Mean and Standard Deviation
- Average (Mean): 57.50
- Standard Deviation: 9.70
Coefficient of Asymmetry (Skewness)
- Asymmetry Coefficient: 0.39
- Interpretation: Since the coefficient is positive, the data are slightly skewed to the right (the tail extends to the right).
Bayes' Theorem Application in Medical Diagnosis
A medical team doctor believes, based on clinical history and tests, that a patient may have condition $E_1$, $E_2$, or $E_3$ with the following a priori probabilities:
- $P(E_1) = 0.40$
- $P(E_2) = 0.55$
- $P(E_3) = 0.05$
A new symptom, $S$, appears. The likelihoods of this symptom occurring given each disease are:
- $P(S | E_1) = 0.80$ (80% of people with $E_1$ have $S$)
- $P(S | E_2) = 0.30$ (30% of people with $E_2$ have $S$)
- $P(S | E_3) = 0.90$ (90% of people with $E_3$ have $S$)

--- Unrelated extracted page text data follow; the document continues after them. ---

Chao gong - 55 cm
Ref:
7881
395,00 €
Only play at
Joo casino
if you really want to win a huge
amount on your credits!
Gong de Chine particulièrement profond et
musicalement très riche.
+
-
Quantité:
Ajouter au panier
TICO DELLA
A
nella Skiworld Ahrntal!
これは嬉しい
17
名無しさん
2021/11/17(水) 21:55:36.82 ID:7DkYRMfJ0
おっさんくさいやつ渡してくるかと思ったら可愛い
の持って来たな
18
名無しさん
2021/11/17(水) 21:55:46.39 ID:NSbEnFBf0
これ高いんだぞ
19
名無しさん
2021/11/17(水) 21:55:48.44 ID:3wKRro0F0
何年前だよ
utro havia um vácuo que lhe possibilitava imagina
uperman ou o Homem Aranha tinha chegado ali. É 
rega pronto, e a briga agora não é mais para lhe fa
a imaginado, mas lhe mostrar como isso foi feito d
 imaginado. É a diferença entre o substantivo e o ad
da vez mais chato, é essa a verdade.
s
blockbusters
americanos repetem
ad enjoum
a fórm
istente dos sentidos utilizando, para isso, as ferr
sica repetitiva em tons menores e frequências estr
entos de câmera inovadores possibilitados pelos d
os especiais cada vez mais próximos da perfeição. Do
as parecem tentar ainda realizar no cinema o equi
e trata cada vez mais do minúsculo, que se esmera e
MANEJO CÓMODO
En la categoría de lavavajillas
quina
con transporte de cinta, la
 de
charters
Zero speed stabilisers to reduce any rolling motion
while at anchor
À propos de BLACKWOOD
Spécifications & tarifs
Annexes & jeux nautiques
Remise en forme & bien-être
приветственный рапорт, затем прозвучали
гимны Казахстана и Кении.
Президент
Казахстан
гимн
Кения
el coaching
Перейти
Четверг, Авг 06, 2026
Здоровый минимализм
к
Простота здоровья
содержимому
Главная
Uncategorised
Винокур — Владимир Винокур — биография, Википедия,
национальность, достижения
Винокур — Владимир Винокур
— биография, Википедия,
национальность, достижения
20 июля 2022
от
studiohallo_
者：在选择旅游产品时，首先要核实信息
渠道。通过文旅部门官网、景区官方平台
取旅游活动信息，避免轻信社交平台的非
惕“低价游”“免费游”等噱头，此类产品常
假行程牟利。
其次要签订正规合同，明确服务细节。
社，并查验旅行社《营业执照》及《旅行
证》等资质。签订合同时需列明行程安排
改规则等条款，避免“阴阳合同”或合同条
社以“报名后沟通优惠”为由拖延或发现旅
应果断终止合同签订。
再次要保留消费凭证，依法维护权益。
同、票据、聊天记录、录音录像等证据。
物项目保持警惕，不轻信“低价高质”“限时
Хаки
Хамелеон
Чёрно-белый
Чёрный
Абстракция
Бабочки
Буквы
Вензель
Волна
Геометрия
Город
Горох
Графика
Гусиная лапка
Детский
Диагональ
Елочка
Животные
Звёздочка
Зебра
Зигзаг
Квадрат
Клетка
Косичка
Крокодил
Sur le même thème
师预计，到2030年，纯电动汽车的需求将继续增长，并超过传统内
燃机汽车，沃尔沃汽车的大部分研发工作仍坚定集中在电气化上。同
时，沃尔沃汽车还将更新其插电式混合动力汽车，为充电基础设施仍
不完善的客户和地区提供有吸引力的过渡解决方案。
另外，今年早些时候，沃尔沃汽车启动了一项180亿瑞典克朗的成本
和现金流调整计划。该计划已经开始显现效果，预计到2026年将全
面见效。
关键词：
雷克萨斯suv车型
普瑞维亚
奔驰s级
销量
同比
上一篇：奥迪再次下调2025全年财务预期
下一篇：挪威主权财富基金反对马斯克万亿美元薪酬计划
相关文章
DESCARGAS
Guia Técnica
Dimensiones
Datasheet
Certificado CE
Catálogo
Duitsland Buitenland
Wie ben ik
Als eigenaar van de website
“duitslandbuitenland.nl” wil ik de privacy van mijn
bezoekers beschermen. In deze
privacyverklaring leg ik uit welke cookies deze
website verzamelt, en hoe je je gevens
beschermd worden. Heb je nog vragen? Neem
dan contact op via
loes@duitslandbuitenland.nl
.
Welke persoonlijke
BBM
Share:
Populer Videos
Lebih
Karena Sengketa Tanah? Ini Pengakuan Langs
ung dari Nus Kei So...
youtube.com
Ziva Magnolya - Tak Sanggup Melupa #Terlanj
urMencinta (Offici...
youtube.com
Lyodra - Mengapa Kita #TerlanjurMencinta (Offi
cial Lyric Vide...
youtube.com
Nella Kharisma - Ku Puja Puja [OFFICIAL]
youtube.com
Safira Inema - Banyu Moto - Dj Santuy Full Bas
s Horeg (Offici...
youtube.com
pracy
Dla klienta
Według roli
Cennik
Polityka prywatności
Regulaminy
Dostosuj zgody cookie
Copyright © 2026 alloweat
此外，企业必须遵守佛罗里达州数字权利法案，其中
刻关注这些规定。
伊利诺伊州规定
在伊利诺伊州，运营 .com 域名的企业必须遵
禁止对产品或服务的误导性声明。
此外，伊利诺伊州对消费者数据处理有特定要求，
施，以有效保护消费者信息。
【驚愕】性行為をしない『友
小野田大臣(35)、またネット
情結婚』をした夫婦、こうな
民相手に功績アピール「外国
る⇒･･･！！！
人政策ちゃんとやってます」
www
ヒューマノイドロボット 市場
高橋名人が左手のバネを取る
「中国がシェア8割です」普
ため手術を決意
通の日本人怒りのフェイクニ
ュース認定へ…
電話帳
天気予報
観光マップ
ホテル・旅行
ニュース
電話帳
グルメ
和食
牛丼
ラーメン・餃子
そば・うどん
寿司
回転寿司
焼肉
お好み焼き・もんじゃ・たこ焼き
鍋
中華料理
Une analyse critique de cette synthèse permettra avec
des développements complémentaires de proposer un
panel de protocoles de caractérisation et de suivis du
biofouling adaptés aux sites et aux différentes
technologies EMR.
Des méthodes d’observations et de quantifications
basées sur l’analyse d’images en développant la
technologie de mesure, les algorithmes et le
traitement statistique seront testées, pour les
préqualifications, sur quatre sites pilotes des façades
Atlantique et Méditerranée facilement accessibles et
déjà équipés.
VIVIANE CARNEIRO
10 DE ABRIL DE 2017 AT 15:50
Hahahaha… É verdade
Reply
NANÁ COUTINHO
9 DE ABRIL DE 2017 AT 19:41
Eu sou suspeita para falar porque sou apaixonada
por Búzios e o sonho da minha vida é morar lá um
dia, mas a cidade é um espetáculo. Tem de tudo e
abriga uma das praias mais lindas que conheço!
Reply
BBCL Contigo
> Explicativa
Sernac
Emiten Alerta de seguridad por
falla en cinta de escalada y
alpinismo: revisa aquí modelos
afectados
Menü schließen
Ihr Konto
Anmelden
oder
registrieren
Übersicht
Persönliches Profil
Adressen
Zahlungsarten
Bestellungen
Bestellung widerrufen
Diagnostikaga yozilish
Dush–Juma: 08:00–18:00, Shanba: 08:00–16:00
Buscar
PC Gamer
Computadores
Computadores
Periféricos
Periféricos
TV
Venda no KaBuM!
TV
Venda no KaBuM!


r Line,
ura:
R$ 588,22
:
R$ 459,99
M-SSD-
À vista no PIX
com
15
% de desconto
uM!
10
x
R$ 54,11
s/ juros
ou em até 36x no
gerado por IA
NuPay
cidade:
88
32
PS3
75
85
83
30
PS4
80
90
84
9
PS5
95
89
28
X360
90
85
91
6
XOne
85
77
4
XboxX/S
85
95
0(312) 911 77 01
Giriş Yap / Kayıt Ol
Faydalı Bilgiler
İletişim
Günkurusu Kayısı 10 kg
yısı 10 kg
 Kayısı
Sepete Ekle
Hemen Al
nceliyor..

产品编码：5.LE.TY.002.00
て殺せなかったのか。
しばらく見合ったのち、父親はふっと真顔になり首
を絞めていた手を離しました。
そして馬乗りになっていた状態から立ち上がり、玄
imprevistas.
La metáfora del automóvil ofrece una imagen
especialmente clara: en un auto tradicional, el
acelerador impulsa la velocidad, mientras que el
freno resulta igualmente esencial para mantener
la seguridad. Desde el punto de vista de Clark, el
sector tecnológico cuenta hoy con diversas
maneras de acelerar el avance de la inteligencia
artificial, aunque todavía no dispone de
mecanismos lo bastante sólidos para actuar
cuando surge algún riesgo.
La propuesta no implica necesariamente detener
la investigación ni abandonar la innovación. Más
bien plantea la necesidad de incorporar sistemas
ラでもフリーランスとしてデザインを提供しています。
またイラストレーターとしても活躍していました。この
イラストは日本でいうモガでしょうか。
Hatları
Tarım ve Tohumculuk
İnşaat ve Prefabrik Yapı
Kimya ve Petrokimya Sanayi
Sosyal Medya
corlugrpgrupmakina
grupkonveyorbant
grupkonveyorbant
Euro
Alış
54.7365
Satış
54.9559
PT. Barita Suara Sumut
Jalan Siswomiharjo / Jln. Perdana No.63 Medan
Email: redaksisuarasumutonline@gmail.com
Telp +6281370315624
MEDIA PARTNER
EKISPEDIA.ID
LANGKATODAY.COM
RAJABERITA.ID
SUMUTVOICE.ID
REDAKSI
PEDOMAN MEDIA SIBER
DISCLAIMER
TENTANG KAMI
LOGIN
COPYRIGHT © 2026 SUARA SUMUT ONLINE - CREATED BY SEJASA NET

In the presence of this new symptom $S$, we must use Bayes' Formula to calculate the altered (posterior) chances that the patient has each of the three diseases, giving the results to three decimal places.
(Note: The calculation steps for $P(E_i | S)$ are required but not provided in the original text. The problem asks for the calculation using Bayes' Formula.)